◆ **EXERCISE DESCRIPTION**: Extract the final stretch of the data: the line that contains "traverse une période difficile et tourmenté" and every line after it, unaltered, and no other lines.
(RECORD SET begins)
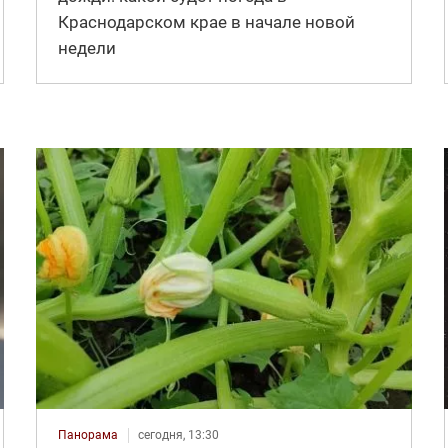
Краснодарском крае в начале новой
недели
Панорама
сегодня, 13:30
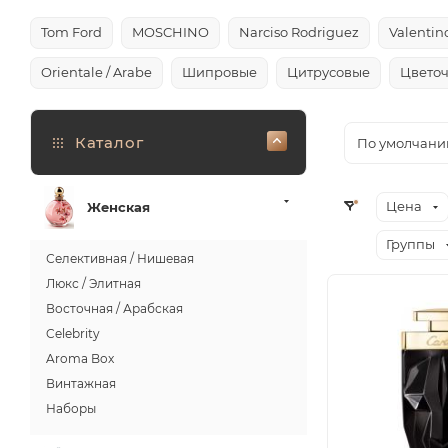
Tom Ford
MOSCHINO
Narciso Rodriguez
Valentin
Orientale / Arabe
Шипровые
Цитрусовые
Цвето
Каталог
По умолчани
Цена
Женская
Группы
Селективная / Нишевая
Люкс / Элитная
Восточная / Арабская
Celebrity
Aroma Box
Винтажная
Наборы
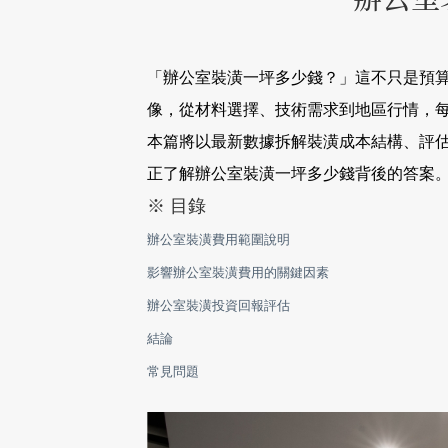
「辦公室裝潢一坪多少錢？」這不只是預
像，從材料選擇、技術需求到地區行情，
本篇將以最新數據拆解裝潢成本結構、評
正了解辦公室裝潢一坪多少錢背後的答案
※ 目錄
辦公室裝潢費用範圍說明
影響辦公室裝潢費用的關鍵因素
辦公室裝潢投資回報評估
結論
常見問題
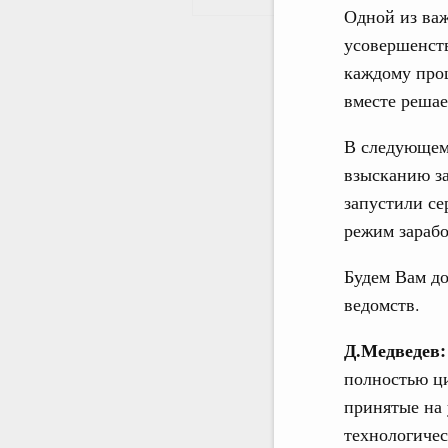
Одной из важ
усовершенств
каждому проц
вместе решае
В следующем 
взысканию за
запустили се
режим зарабо
Будем Вам до
ведомств.
Д.Медведев:
полностью ци
принятые на 
технологичес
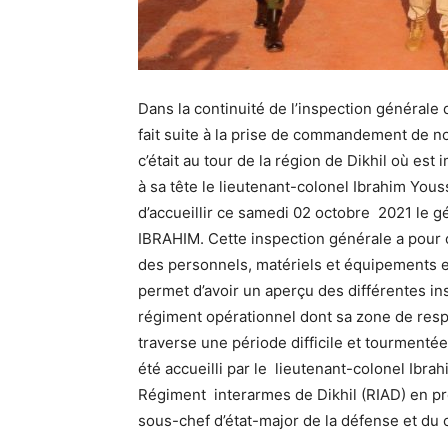
Dans la continuité de l’inspection général
fait suite à la prise de commandement de no
c’était au tour de la région de Dikhil où es
à sa tête le lieutenant-colonel Ibrahim You
d’accueillir ce samedi 02 octobre 2021 le
IBRAHIM. Cette inspection générale a pour ob
des personnels, matériels et équipements e
permet d’avoir un aperçu des différentes ins
régiment opérationnel dont sa zone de respon
traverse une période difficile et tourmenté
été accueilli par le lieutenant-colonel Ibr
Régiment interarmes de Dikhil (RIAD) en 
sous-chef d’état-major de la défense et du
(RECORD SET ends)
◆ **RESULT BELOW**:
traverse une période difficile et tourmenté
été accueilli par le lieutenant-colonel Ibr
Régiment interarmes de Dikhil (RIAD) en 
sous-chef d’état-major de la défense et du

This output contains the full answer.